Surrogate endpoints everywhere
Medicine is a field that may be defined as "science" since it is based (or should be based) on data and measurements. But you see how difficult it is to apply the scientific method to it. Other fields of science suffer from similar problems. Climate science, ecosystem science, biological evolution, economics, management, policies, and others are cases in which you cannot reproduce the main features of the system in a laboratory and, at the same time, involve a large number of parameters interacting with each other in a non-linear manner. You could say, for instance, that the purpose of politics is to improve people's well-being. But how could that be measured? In general, it is believed that the Gross Domestic Product (GDP) is a measure of the well-being of the economy and, hence, of all citizens. Then, it is concluded that economic growth is always good, and that it should be stimulated by all possible interventions. But is it true? GDP growth is another kind of surrogate endpoint used simply because we know how to measure it. But people's "well-being" is something that we don't know how to measure.

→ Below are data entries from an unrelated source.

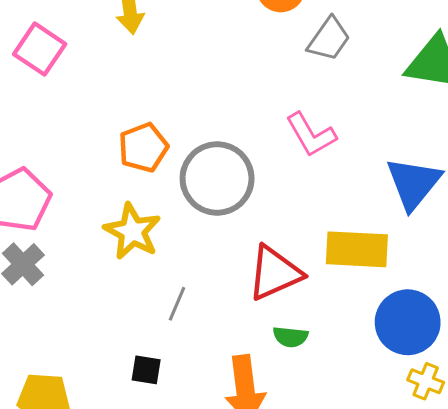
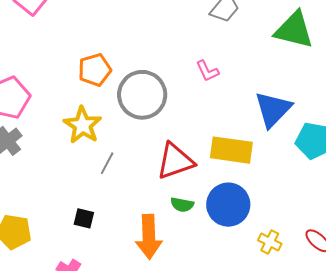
pink L-shape: (311, 135) -> (207, 71), size x0.7
gray line: (177, 304) -> (107, 163), moved
blue circle: (408, 322) -> (228, 205), moved

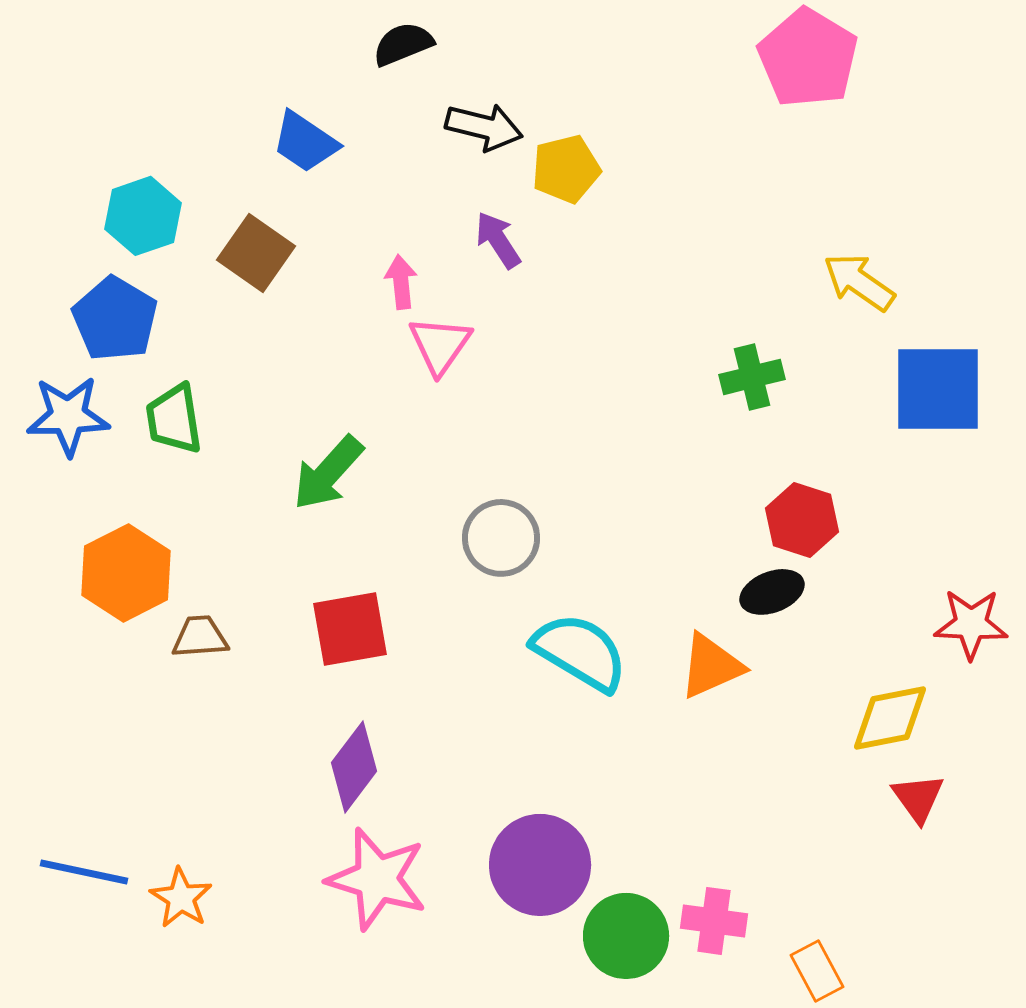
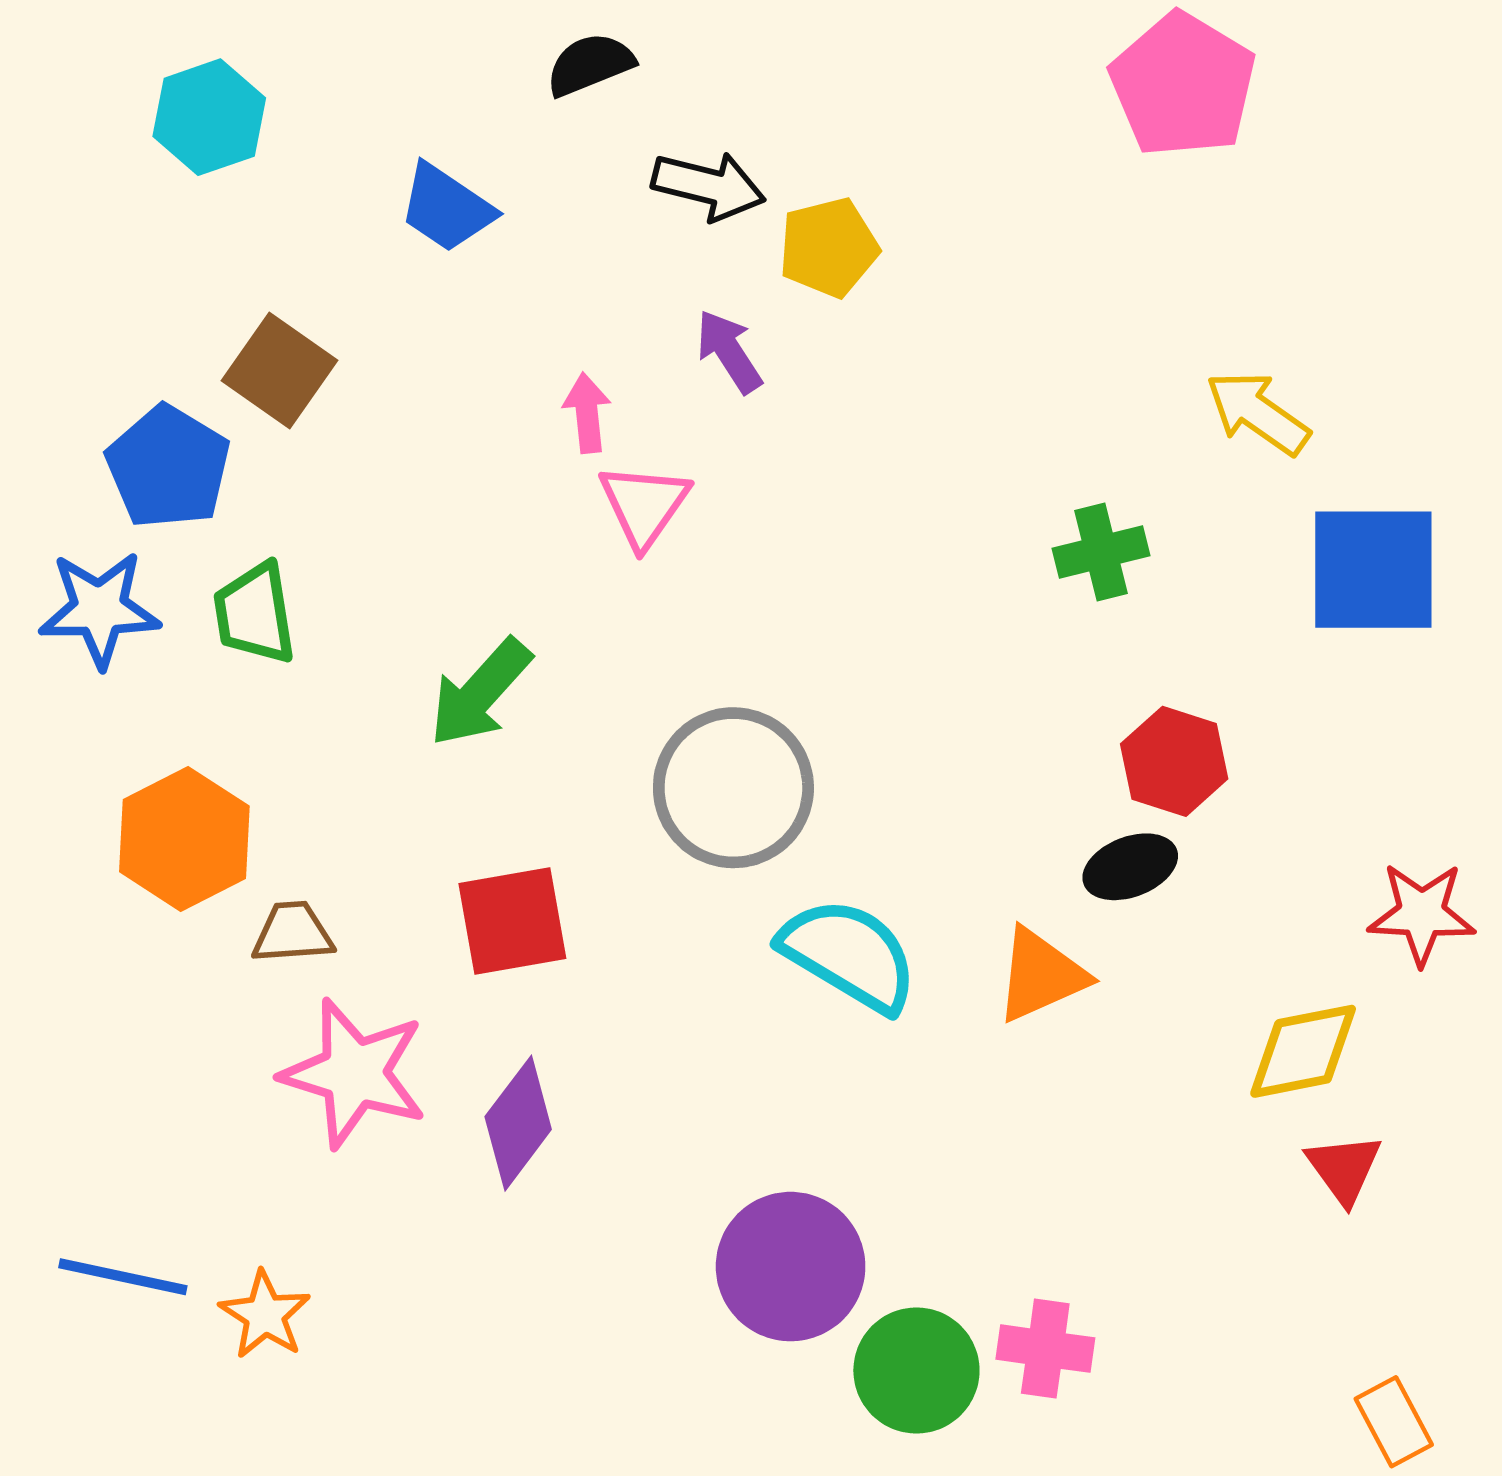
cyan hexagon: (143, 216) -> (209, 117), moved
brown square: (256, 253) -> (280, 370), moved
gray circle: (501, 538) -> (733, 788), size x1.4
pink star: (377, 879) -> (354, 1073), moved
orange rectangle: (817, 971) -> (1394, 1422), moved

Is a non-Galilean science possible? We have to start considering this possibility without turning to discard the need for good data and good measurements. But, for complex systems, we have to move away from the rigid Galilean method and use dynamic models. We are moving in that direction, but we still have to learn a lot about how to use models and, incidentally, the Covid19 pandemic showed us how models can be misused and lead to various kinds of disasters. But we need to move on, and I'll discuss this matter in detail in an upcoming post.
⸐
(*) Aristotle's "Physics" (Book VIII, chapter 10) where he discusses the relationship between the weight of an object and its speed of fall:
"Heavier things fall more quickly than lighter ones if they are not hindered, and this is natural, since they have a greater tendency towards the place that is natural to them. For the whole expanse that surrounds the earth is full of air, and all heavy things are borne up by the air because they are surrounded and pressed upon by it. But the air is not able to support a weight equal to itself, and therefore the heavier bodies, as having a greater proportion of weight, press more strongly upon and sink more quickly through the air than do the lighter bodies."